The supply chain industry is no stranger to artificial intelligence as they take over tasks such as quality control, monitoring manufacturing products and even managing and influencing maintenance. Moreover, according to the Brookings Institution, more than 1.9 million robots have already been used by businesses to increase efficiency and reduce costs in warehouses and manufacturing factories globally. 

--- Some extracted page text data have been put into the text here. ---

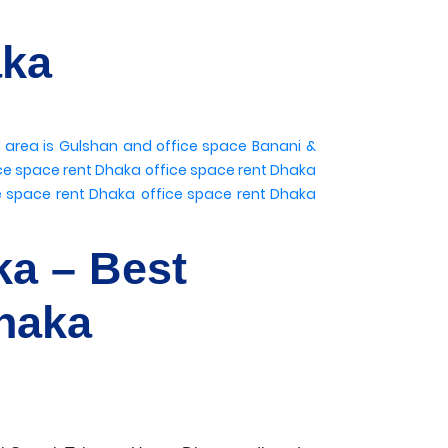
aka
l area is Gulshan
and office space Banani
&
ce space rent Dhaka
office space rent Dhaka
e space rent Dhaka
office space rent Dhaka
ka – Best
haka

New technologies are also emerging, with the blockchain industry being at the forefront of this charge for the past half-decade. GlobalData reports that venture capital (VC) has invested at least US$14.8 billion into blockchains in 2021, and many global companies are seen building their businesses around technologies and focusing on Internet Technology (IT) solutions. The reach of the blockchain industry is massive, with entire developments such as blockchain in transportation and blockchain in shipping underway. These are set to transform the way supply chains operate and determine how business processes run in terms of efficiency and speed. 

Among other crypto networks, blockchain has emerged to be a potential game changer in not just the financial world, but that of logistics as well. Some areas where high potential lies in this regard include greatly enhancing supply chain management to improve the coordination between parties, enabling faster delivery of products, increasing products’ traceability, and minimising shipping costs altogether. 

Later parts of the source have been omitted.